The primary efficacy endpoint of the clinical trial was the absolute change in hemoglobin A1c (HbA1c) at the end of 24 weeks treatment compared to the start of treatment. Secondary endpoints included changes in liver enzymes, makers of glucose and lipid parameters, markers of inflammation and fibrosis, MRI-PDFF, body weight evolution and body fat composition. The study was designed to provide important information on the evolution of body weight and its composition in patients with NASH and T2D treated with lanifibranor in combination with empagliflozin. See Note 29 – Events after the reporting date for the publication of the results.

Service Agreement with Summit Clinical Research LLC (“Summit”)

In February 2022, the Company entered into a service agreement with Summit in connection with the NATiV3 trial. Under the terms of the agreement, Summit is to provide services to support recruitment and commitment of volunteers for the NATiV3 clinical trial.
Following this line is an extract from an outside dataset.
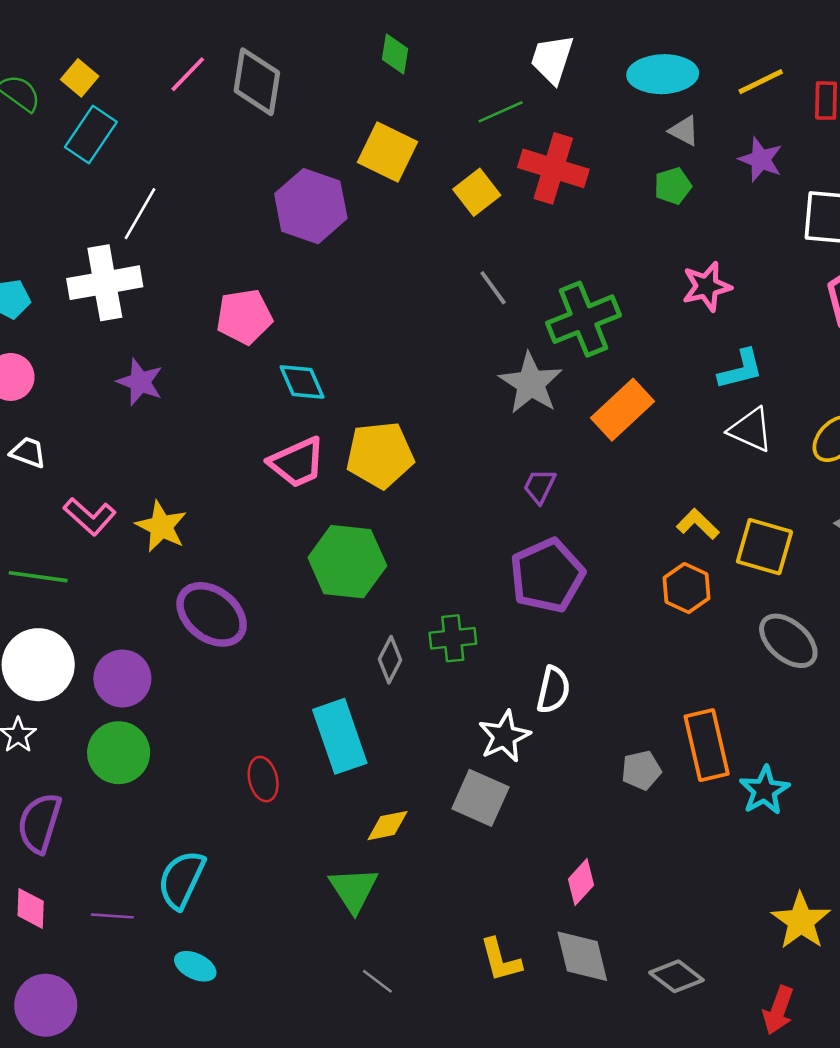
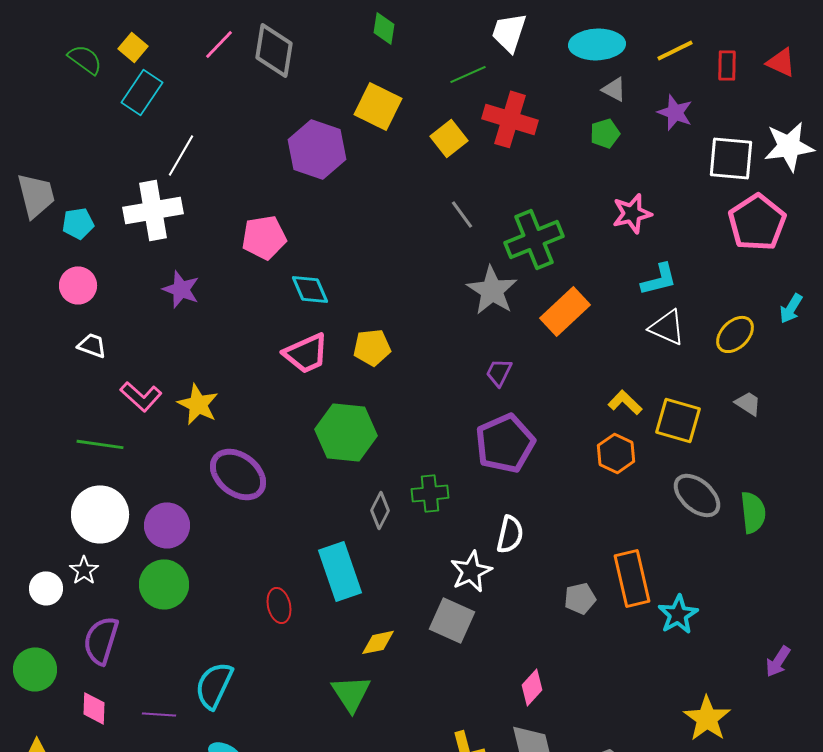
yellow pentagon: (380, 455) -> (372, 347), size x0.7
The Company agreed to pay Summit a minimum aggregate amount of $4.4 million for the services rendered by Summit from the effective date of the agreement to March 2029. If the Company requests Summit to extend the services rendered, this amount may increase by approximately $1.6 million.

Development of odiparcil

In August 2022, the Company received feedback from the FDA indicating that odiparcil can be administered to pediatric patients with MPS VI and that the single Phase II/III study design presented by the Company could potentially support a future marketing application for odiparcil. Although the Company does not currently plan to pursue the development of odiparcil on its own, the Company continues to evaluate possible options to pursue the development of odiparcil for the treatment of MPS VI, which could include entering into a partnership.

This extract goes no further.